The region regularly faces intense weather, which prompted the Whitsunday Regional Council to reassess its IT environment. Telstra BTS won a tender process and proposed a Datto solution, supplied by Mangano IT, for the council's headquarters at Proserpine and a Bowan site, with work taking place in March.
“The Datto solution at Proserpine is a physical device; it's designed to capture all the servers locally at that site,” Mangano IT managing director Paul Mangano said.
“At the Bowen site, we used a virtualised Datto appliance which lives on the client’s infrastructure. This captures all of the servers over at the Bowen site.”
Work was tracking along nicely when a cyclone warning sounded across the region.
Forming as a tropical low on 23 March before intensifying to a cyclone on 26 March, Cyclone Debbie made landfall near Airlie Beach, north of Proserpine, on 28 March.
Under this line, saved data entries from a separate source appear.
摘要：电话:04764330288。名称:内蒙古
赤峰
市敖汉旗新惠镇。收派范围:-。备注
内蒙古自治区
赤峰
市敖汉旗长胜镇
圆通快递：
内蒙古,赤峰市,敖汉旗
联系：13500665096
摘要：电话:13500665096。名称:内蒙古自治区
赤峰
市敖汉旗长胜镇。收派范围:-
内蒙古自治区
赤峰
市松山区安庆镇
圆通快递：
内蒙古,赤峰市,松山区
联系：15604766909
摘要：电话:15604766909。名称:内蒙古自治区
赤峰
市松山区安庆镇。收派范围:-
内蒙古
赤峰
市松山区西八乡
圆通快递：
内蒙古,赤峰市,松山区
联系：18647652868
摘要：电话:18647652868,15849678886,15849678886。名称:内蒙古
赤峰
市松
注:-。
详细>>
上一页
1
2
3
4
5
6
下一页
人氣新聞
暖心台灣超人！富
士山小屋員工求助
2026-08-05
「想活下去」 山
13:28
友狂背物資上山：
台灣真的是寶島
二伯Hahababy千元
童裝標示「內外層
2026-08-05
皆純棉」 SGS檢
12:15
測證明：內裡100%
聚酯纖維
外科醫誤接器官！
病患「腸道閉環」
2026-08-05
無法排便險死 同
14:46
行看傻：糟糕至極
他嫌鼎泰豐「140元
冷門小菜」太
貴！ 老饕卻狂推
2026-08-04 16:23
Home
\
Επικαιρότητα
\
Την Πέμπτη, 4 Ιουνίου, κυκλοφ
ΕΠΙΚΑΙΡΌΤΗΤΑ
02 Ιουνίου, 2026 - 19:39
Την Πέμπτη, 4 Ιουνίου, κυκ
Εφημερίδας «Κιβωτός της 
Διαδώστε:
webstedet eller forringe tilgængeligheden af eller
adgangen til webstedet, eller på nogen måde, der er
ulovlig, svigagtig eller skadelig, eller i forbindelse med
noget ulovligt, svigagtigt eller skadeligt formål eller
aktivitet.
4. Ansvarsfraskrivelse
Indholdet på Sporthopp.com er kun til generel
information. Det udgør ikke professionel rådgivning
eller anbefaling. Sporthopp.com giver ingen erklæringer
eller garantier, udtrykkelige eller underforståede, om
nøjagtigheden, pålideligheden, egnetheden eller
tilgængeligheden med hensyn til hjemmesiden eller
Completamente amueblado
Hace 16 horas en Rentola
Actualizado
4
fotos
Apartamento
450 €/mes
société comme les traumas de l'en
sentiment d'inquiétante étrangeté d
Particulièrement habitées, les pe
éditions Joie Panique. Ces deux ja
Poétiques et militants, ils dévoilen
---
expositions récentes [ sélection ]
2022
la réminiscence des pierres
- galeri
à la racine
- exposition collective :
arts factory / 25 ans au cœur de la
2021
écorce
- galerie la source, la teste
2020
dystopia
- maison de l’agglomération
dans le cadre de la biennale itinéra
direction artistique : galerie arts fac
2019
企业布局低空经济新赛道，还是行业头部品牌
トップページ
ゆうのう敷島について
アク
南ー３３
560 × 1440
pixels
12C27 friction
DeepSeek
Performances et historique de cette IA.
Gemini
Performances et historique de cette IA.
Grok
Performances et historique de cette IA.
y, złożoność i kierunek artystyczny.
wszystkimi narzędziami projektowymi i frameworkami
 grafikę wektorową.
At the time, ABC News reported the cyclone was producing destructive winds of 120kph and gusts of up to 165kph.
Mangano said there was a "mad rush" to get the project finished in time.
“Telstra did their bit by fattening the link from the client site up to the internet, the Datto team made their support guys all available for us, and we were working frantically to ensure that all the last issues were resolved in our project. And everything got done in time before disaster struck.”
In the days leading up to the storm’s landfall, the partners held twice-daily meetings, including Datto’s US support team, to make hour-to-hour decisions on when the final backup would be sent and when a virtualised environment would be switched on.
“Once we ensured that all the servers had replicated to the cloud, we worked with the Datto team and said: ‘Okay, let's break out some scenarios here. So if we need to turn this on, at what time do we stop pushing new backups to the cloud?’,” Mangano said.
With the council sites evacuated and the community bracing for the worst, the team made final preparations and pushed the most recent backup to the cloud, ready for a full replication switch over.
“We got to the point, probably by about Wednesday [29 March] and we'd called it, because by that stage there was obviously very little local data changes happening up at the site at Whitsundays,” Mangano said.
As the cyclone blew through the region, the council’s Proserpine site was all but wrecked, except, astonishingly, the server room. Mangano said the services continued to operate throughout the storm, and no switchover to the cloud was necessary.
“It's just as important to decide when to cut over as when not to cut over,” he said.
“Once you go, it's quite an effort to then come back. So if you push to the cloud unnecessarily, that becomes your live production environment, you're operating out of that environment, you've got to then think, ‘Well, how does all that data then come back?’
“Once the event's over, and everyone's safe and well, you need to bring all the data back, and Datto have quite a good process in doing that. But nothing's an insignificant event when you're dealing with moving around that amount of data.”
Jason Law, national manager for local government at Telstra Business, told CRN the three IT stakeholders delivered a positive outcome in a difficult situation and that work has continued with the council in the wake of the weather event.
"We have been very pleased with the solution to date and although it was not completely in place prior to Cyclone Debbie hitting the region, we were able to work with the Council and put measures in place to help them be as prepared as possible," he said.
"The local Telstra team has helped the council during and immediately after Cyclone Debbie, providing help such as a temporary satellite system to restore vital communication services for the SES, other network changes, loan equipment and temporary services to get the council back up and running as soon as possible.
"We’re currently helping the council move its IT infrastructure to the cloud, update its telephony requirements to an IP system and providing network services to their temporary offices."
Datto strategic accounts manager Peter Eldon told CRN the vendor prided itself on working with partners who cared about customer data, and that Mangano IT and Telstra were prime examples of that kind of partnership.
"From the moment the threat was assessed, Datto, Mangano IT, Telstra and the council worked together as a team toward one goal – no loss of data and minimal downtime for the council. Lead by Mangano principals Paul and Robert Mangano, plans were formulated, executed, reassessed and executed again," Eldon said.
"This project was a great example of the client, vendor and reseller working together and the Datto team are extremely proud to have been a part of it. Datto’s technology ensured that Whitsunday Regional Council did not lose any critical data, but it was what everyone did around it that made the difference in this disaster situation.”